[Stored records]

══════════════════════════════

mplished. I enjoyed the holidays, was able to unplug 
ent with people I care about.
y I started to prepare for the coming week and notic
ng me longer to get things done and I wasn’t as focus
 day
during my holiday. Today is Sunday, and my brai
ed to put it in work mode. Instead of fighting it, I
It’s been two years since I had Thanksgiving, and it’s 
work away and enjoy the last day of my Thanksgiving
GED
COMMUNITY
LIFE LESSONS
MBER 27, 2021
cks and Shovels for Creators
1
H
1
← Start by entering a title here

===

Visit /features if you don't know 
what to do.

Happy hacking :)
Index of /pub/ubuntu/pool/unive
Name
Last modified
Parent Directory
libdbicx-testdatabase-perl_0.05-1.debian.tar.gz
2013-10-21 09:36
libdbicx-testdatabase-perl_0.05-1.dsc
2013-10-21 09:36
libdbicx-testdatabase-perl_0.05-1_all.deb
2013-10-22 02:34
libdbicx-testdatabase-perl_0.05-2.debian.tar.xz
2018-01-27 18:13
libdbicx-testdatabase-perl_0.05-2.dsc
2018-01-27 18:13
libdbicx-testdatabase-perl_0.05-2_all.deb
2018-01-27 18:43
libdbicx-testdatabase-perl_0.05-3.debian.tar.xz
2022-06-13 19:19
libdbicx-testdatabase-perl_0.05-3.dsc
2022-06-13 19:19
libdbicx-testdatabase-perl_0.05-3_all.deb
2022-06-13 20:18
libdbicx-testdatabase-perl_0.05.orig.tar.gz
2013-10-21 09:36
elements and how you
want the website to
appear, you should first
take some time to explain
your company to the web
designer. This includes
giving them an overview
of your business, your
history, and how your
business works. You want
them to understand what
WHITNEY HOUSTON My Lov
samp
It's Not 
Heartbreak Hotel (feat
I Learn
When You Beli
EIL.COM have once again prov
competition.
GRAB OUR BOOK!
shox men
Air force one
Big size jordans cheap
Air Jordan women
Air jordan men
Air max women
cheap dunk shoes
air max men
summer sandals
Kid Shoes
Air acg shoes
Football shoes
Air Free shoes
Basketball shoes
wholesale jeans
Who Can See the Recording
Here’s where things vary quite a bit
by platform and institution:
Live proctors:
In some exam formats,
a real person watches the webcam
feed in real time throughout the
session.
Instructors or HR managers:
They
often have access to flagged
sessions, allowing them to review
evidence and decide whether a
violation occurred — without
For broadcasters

══════════════════════════════

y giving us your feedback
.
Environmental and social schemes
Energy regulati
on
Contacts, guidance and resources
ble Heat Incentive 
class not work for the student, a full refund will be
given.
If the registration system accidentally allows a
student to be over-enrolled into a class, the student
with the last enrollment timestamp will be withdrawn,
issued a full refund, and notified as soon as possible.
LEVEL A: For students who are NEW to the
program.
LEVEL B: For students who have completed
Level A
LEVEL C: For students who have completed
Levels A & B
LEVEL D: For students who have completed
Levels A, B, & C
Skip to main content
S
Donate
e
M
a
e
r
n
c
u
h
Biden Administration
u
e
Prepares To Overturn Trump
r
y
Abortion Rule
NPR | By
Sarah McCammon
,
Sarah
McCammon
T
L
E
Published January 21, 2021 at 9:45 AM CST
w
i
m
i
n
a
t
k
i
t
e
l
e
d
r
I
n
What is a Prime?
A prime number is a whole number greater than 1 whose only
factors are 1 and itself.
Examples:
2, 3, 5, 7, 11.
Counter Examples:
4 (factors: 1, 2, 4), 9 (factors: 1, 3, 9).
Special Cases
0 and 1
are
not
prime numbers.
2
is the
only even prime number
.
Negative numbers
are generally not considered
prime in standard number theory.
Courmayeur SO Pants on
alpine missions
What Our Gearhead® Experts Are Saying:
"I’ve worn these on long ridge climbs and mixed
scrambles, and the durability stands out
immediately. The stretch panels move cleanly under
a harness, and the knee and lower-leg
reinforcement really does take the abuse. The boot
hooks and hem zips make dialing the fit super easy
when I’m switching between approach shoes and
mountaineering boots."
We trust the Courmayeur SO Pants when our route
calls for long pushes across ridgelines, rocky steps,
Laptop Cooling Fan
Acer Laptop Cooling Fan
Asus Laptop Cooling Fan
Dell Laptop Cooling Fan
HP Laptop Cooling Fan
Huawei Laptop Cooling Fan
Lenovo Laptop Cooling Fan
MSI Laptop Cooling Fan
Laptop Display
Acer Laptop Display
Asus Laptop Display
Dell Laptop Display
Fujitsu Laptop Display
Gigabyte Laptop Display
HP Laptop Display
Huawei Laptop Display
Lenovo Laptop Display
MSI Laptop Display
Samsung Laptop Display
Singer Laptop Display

══════════════════════════════

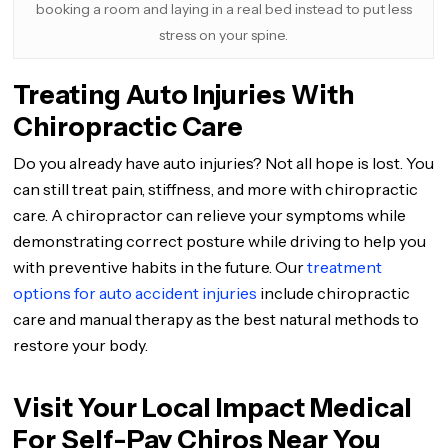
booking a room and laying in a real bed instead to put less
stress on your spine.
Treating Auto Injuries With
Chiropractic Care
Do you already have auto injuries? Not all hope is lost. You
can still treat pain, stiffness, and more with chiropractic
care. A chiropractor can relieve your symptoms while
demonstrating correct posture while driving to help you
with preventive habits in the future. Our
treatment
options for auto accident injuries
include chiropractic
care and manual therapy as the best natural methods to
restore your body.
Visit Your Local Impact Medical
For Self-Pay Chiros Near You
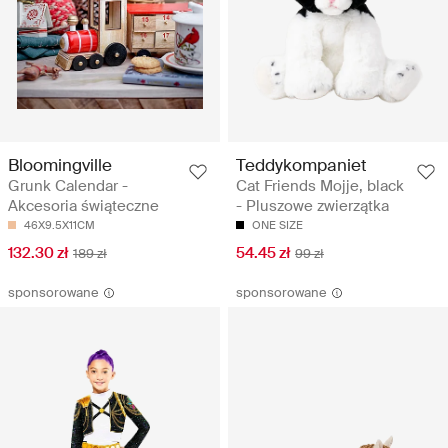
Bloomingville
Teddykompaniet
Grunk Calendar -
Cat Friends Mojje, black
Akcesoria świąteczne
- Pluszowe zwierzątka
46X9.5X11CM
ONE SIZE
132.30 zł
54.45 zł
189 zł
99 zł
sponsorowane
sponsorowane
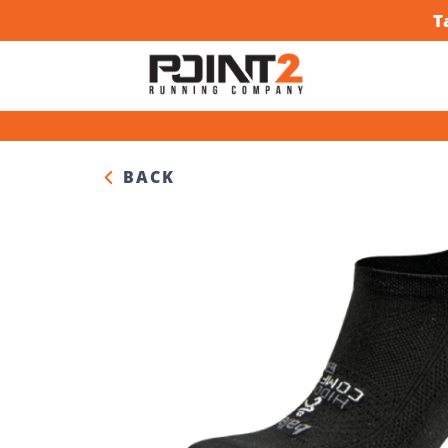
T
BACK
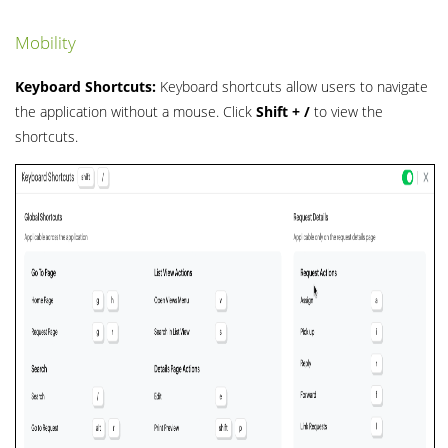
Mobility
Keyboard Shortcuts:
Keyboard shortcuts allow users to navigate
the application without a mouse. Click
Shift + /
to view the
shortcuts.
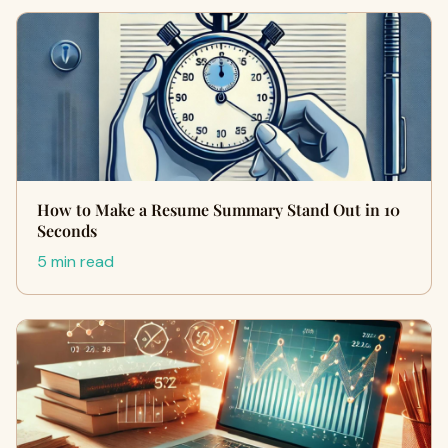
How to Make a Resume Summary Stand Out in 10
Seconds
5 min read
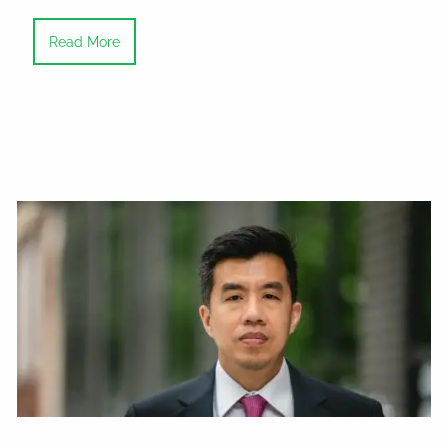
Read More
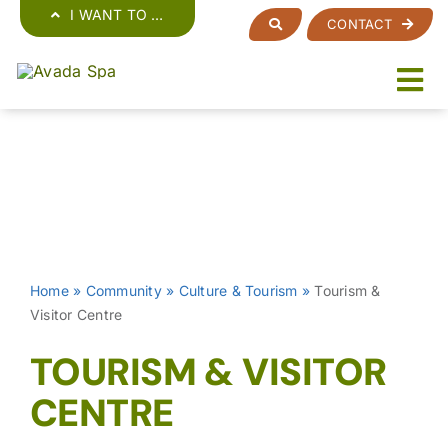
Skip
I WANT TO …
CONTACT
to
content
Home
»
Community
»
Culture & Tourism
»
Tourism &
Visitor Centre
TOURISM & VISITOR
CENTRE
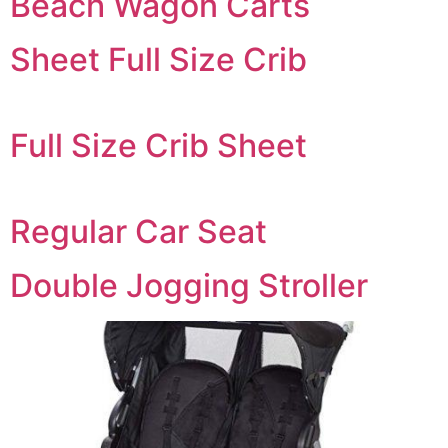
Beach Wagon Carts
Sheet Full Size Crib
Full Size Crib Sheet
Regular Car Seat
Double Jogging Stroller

══════════════════════════════

Copy the stretch of the records above that runs from the line with "often have access to flagged" through the line with "For broadcasters". Both end lines belong in the copy, and nothing else does.

▸ REPLY TO THE TASK
often have access to flagged
sessions, allowing them to review
evidence and decide whether a
violation occurred — without
For broadcasters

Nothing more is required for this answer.